*YOUR GOAL*
Your answer must be an exact copy of the entries below, with every picture removed.

(Items from a dataset)

BEGIN

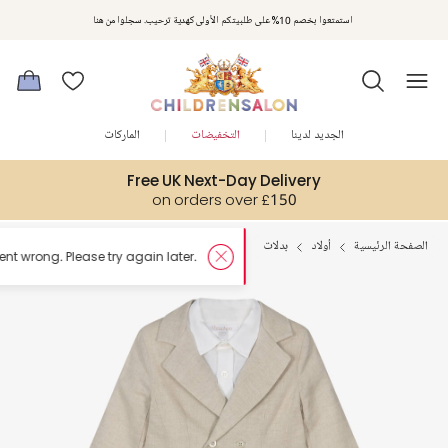
استمتعوا بخصم 10% على طلبيتكم الأولى كهدية ترحيب. سجلوا من هنا
الجديد لدينا
التخفيضات
الماركات
Free UK Next-Day Delivery
on orders over £150
الصفحة الرئيسية
أولاد
بدلات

END

*RESPONSE BOX*
استمتعوا بخصم 10% على طلبيتكم الأولى كهدية ترحيب. سجلوا من هنا
الجديد لدينا
التخفيضات
الماركات
Free UK Next-Day Delivery
on orders over £150
الصفحة الرئيسية
أولاد
بدلات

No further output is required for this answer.